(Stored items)
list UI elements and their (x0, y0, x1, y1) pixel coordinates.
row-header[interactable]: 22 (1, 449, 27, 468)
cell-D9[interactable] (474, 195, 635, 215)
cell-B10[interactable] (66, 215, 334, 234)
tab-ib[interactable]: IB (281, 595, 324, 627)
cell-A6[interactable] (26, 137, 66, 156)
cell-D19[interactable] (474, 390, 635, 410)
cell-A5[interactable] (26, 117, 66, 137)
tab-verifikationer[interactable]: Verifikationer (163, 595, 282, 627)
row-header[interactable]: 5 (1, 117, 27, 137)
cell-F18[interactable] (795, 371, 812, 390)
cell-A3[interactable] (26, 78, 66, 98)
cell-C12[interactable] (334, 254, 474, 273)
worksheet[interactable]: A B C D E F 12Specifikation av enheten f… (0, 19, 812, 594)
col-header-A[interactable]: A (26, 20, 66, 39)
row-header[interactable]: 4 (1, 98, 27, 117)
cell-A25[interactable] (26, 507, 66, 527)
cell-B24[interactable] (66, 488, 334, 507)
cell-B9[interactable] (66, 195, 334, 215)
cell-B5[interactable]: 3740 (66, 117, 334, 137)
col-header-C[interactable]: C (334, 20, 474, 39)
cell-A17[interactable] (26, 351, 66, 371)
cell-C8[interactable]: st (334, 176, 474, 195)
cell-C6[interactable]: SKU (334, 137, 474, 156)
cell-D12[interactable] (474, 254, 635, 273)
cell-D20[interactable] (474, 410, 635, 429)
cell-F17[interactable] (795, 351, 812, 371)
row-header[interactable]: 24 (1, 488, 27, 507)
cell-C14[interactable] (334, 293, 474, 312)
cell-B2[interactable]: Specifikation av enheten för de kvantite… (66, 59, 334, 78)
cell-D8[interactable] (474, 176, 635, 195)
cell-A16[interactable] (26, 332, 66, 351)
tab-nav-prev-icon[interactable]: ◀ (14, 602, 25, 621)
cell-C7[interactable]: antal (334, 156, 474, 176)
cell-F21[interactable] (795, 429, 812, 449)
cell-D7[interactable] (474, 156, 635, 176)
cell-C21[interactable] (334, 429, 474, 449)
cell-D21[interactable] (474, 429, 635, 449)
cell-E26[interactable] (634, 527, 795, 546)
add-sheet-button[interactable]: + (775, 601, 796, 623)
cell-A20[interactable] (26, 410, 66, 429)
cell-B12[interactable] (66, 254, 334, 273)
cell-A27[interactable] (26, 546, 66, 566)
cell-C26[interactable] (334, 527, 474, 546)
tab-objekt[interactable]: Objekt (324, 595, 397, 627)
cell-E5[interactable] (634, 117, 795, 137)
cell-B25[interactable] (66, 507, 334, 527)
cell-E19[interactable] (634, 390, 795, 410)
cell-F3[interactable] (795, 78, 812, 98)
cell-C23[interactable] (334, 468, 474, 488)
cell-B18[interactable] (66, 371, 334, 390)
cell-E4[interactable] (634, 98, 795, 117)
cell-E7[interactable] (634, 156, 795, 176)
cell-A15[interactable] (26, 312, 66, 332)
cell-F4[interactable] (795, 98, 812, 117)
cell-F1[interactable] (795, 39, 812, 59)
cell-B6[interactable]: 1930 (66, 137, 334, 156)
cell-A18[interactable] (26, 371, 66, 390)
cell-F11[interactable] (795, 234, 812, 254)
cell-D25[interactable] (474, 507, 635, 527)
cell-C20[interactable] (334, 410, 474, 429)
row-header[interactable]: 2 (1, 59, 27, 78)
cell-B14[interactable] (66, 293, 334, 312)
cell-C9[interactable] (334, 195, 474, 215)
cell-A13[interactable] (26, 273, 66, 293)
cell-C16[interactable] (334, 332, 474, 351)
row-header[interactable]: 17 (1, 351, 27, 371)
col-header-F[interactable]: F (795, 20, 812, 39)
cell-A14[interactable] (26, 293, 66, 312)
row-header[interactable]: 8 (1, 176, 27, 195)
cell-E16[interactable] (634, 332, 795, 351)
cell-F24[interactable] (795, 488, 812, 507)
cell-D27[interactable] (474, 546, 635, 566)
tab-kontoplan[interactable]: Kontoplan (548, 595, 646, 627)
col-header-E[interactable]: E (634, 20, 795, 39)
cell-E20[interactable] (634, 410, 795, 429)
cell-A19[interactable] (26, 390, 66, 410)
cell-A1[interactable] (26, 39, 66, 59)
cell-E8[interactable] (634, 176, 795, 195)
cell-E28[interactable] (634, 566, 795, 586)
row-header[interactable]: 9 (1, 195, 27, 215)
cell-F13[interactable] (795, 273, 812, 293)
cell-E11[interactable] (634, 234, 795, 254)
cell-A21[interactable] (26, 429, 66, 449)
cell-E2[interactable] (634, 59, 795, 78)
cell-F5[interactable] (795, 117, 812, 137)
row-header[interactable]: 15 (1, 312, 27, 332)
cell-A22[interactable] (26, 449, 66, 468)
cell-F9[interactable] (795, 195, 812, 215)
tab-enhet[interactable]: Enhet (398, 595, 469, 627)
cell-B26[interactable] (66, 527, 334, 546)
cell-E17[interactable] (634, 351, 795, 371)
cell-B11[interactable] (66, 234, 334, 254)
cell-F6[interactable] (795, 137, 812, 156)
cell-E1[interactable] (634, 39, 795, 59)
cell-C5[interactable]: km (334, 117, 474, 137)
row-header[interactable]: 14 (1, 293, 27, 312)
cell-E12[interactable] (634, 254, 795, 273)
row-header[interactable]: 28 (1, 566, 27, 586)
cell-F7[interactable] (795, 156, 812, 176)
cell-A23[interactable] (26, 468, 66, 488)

Exercise brief →
Among the records, find every line holding the word "enheten" and copy it.

Answer to the problem →
worksheet[interactable]: A B C D E F 12Specifikation av enheten f… (0, 19, 812, 594)
cell-B2[interactable]: Specifikation av enheten för de kvantite… (66, 59, 334, 78)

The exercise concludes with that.